If you need to export the file wouldn't it be easier and safer to make a copy with the changes and remove the older asset/project?

private02E4 commented 10 months ago

With the recent addition of CBZ support, I'd like to throw in the suggestion of additional compressed filetypes. I would love to spin up a Hydrus database that could archive my Photoshop/Clip/Krita projects, but their file sizes can be pretty massive. I store my finished projects in ZIP, which often cuts the size in half (e.g. 1gb -> 500mb). If we could support something like this, it would open up Hydrus for completely new use-cases.

With the new "Force filetype" option, I can actually force the zip as a PSD, regenerate thumbnail (it will default to the PSD filetype icon), and then overwrite that manually with a thumbnail I made myself. Hydrus won't use the thumbnail file if it's just a ZIP though, and when "forced" as a PSD, "open in external program" will ask Photoshop to open the ZIP file.

I'm sure this is easier said than done. I'm not familiar with how the image project files are handled, but streaming them through a pkzip to an image library may pose a challenge.

A simpler approach that I think may be a good solution to supporting many different file formats:

Just my $0.02

floogulinc commented 10 months ago

I would love to spin up a Hydrus database that could archive my Photoshop/Clip/Krita projects, but their file sizes can be pretty massive. I store my finished projects in ZIP, which often cuts the size in half (e.g. 1gb -> 500mb).
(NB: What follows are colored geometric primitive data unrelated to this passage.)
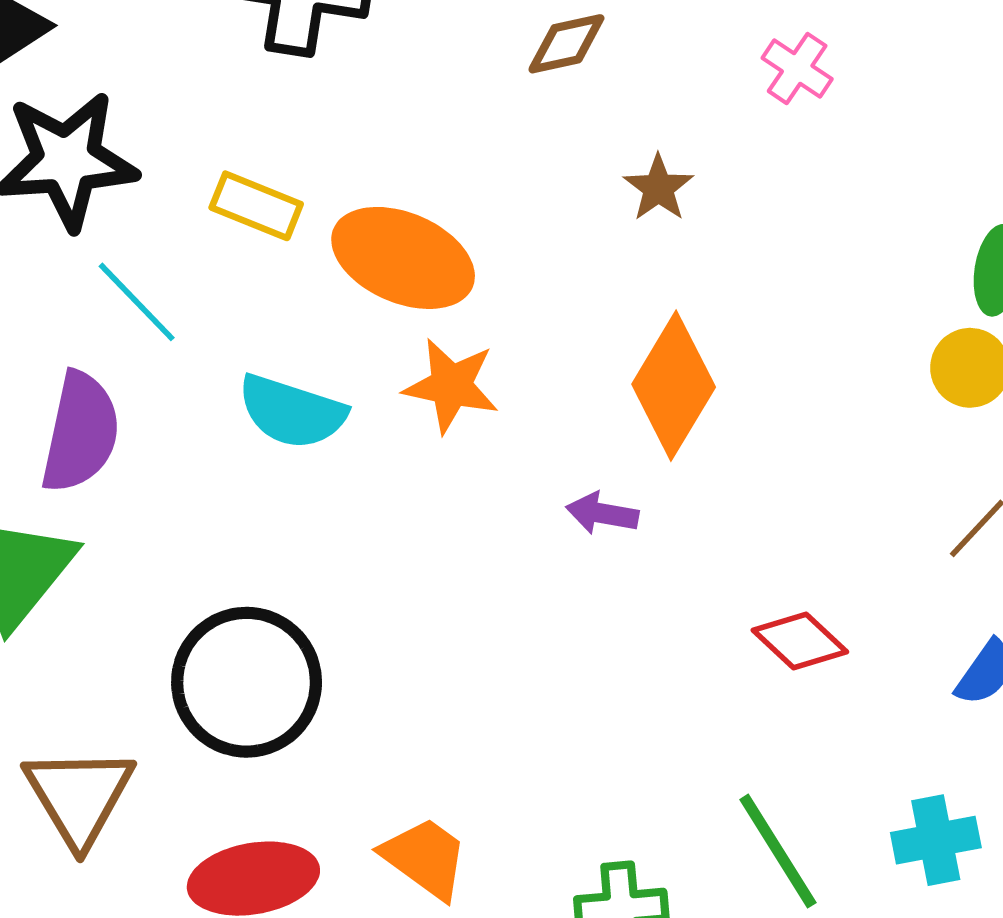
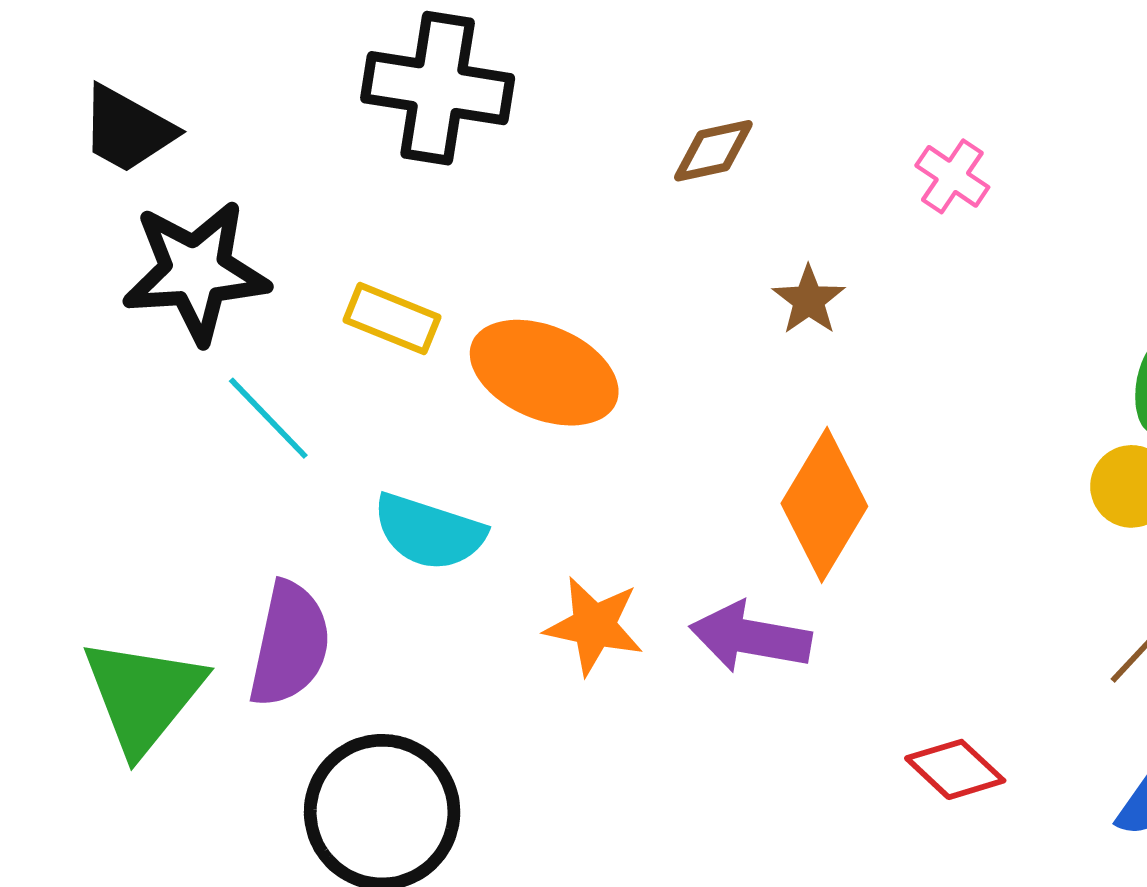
orange star: (451, 386) -> (594, 626), moved
purple semicircle: (80, 432) -> (290, 644), moved
purple arrow: (602, 513) -> (750, 637), size x1.6

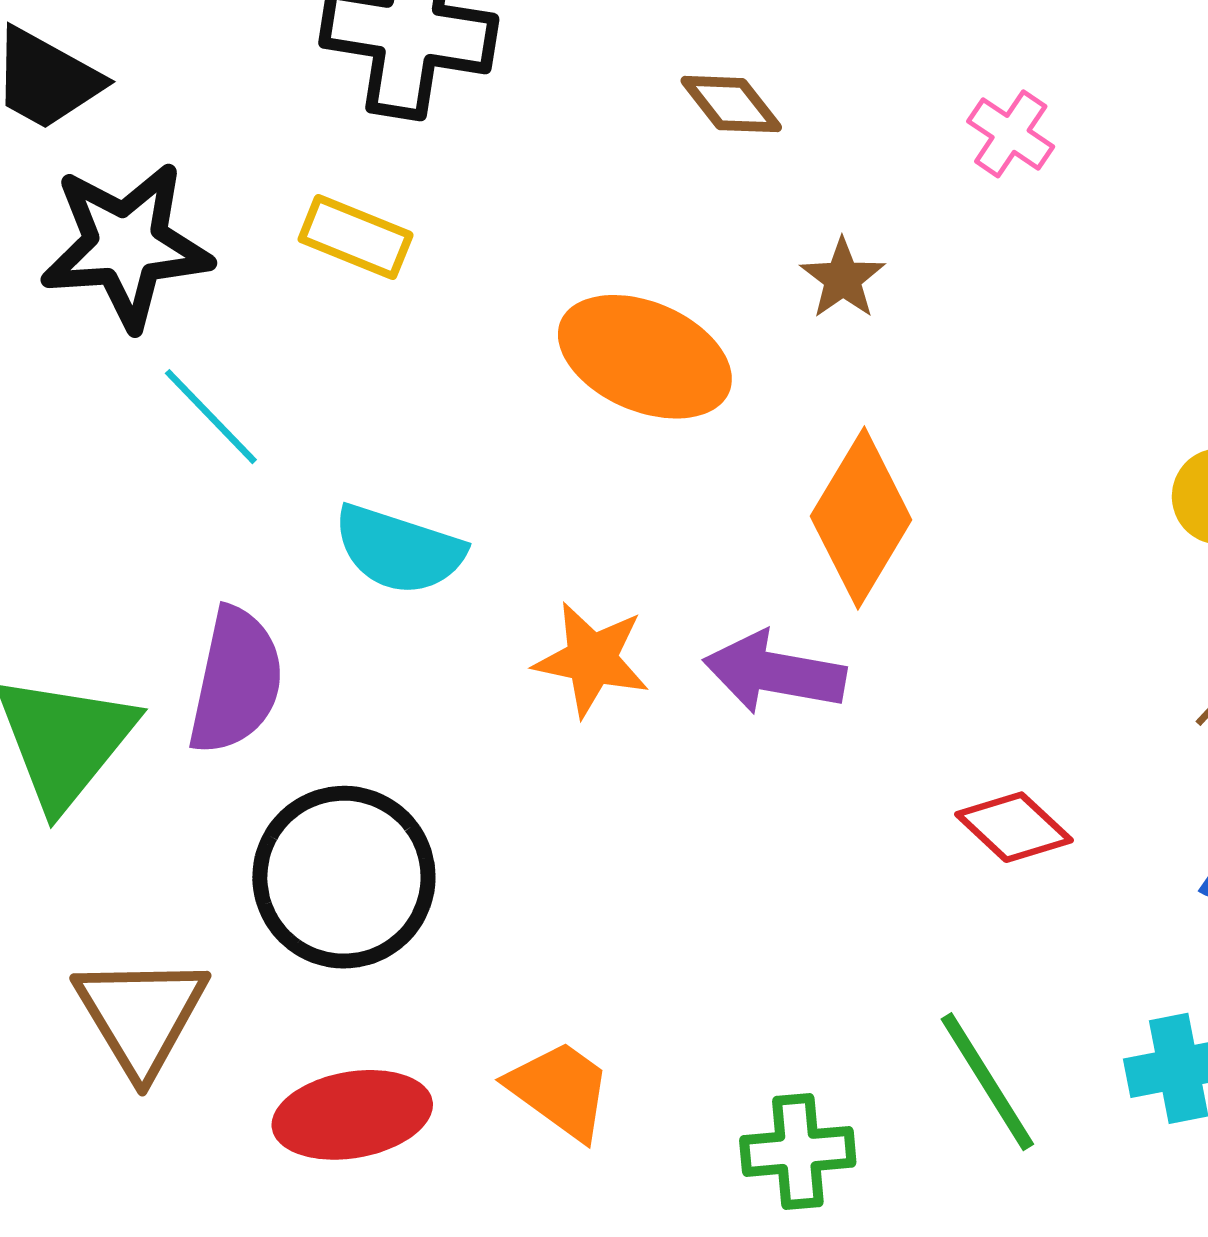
brown diamond: (713, 151) -> (731, 104), turned 64
yellow rectangle: (392, 319) -> (356, 237), moved
orange ellipse: (544, 373) -> (645, 357), moved

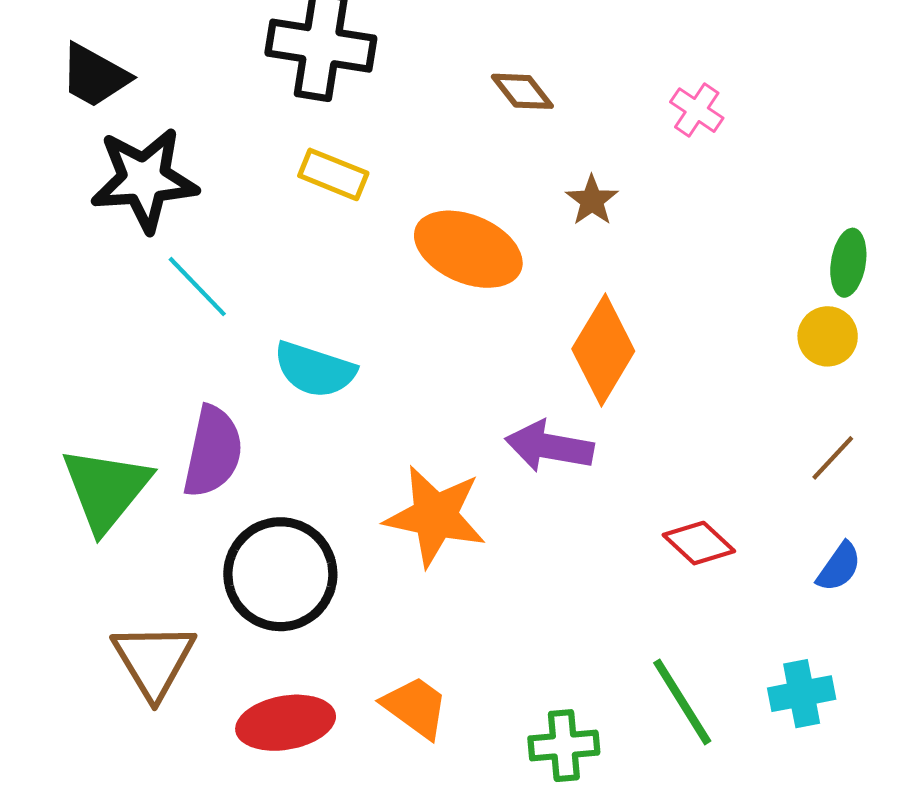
yellow rectangle: (356, 237) -> (333, 174), moved
orange star: (592, 659) -> (435, 516), moved, size x1.4

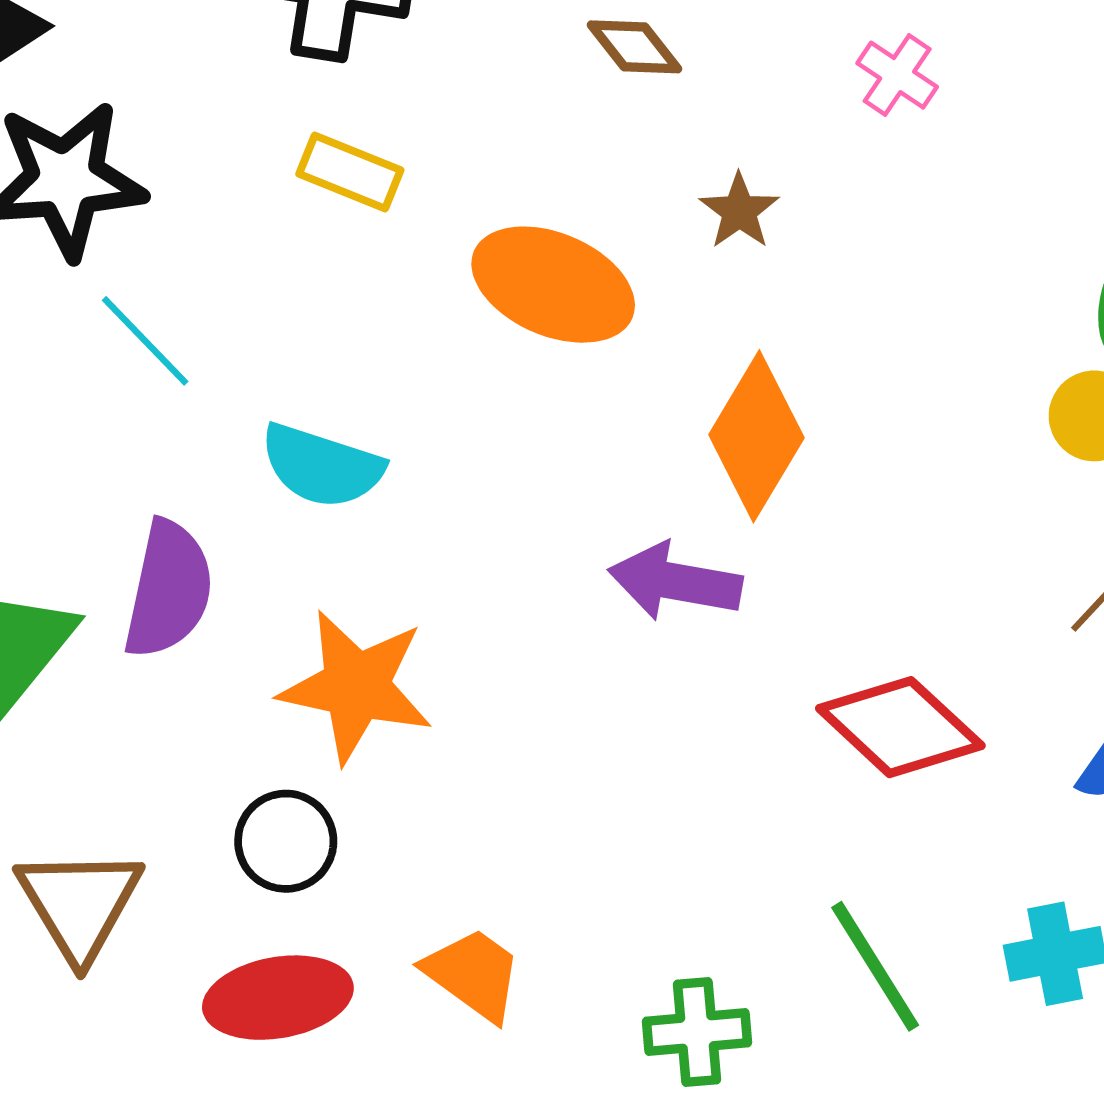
orange star: (435, 516) -> (356, 686), moved
red diamond: (699, 543) -> (900, 727), size x1.5
black circle: (280, 574) -> (286, 841), moved, size x0.6

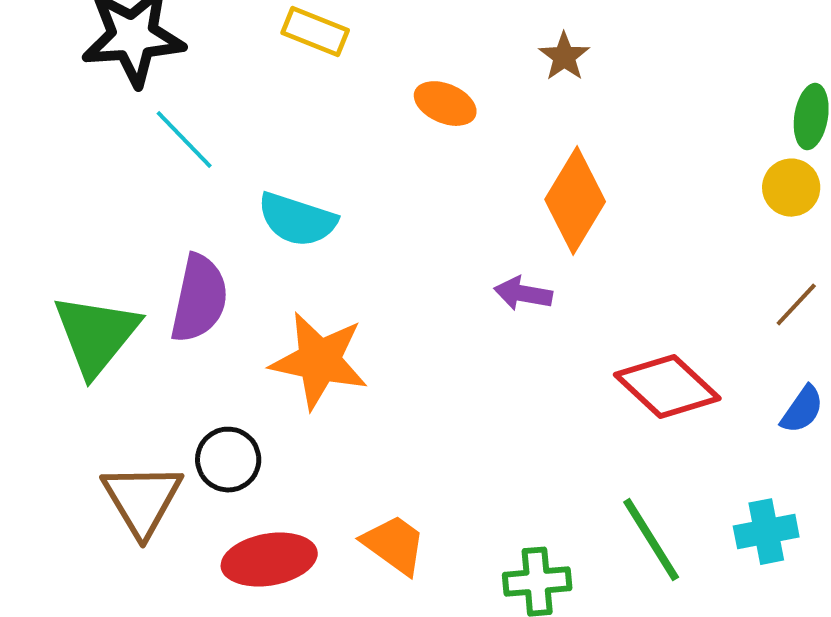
orange ellipse: (553, 285) -> (445, 104), size x0.6
purple arrow: (675, 582) -> (523, 294), size x0.7
black circle: (286, 841) -> (228, 460), moved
Krita files are already ZIPs themselves but are uncompressed by default. You can just change a setting in Krita to use compression thought instead of putting it in another zip. Photoshop also has the option for compression of the layers in PSD files which can use either RLE or ZIP compression.

Cguy7777 commented 9 months ago

Could JPEG XL support be added using pillow-jxl-plugin?

floogulinc commented 9 months ago

@Cguy7777 I have tried using that for jpeg-xl but it was too unstable and when it crashed it causes the entire client to hang instead of throwing an exception.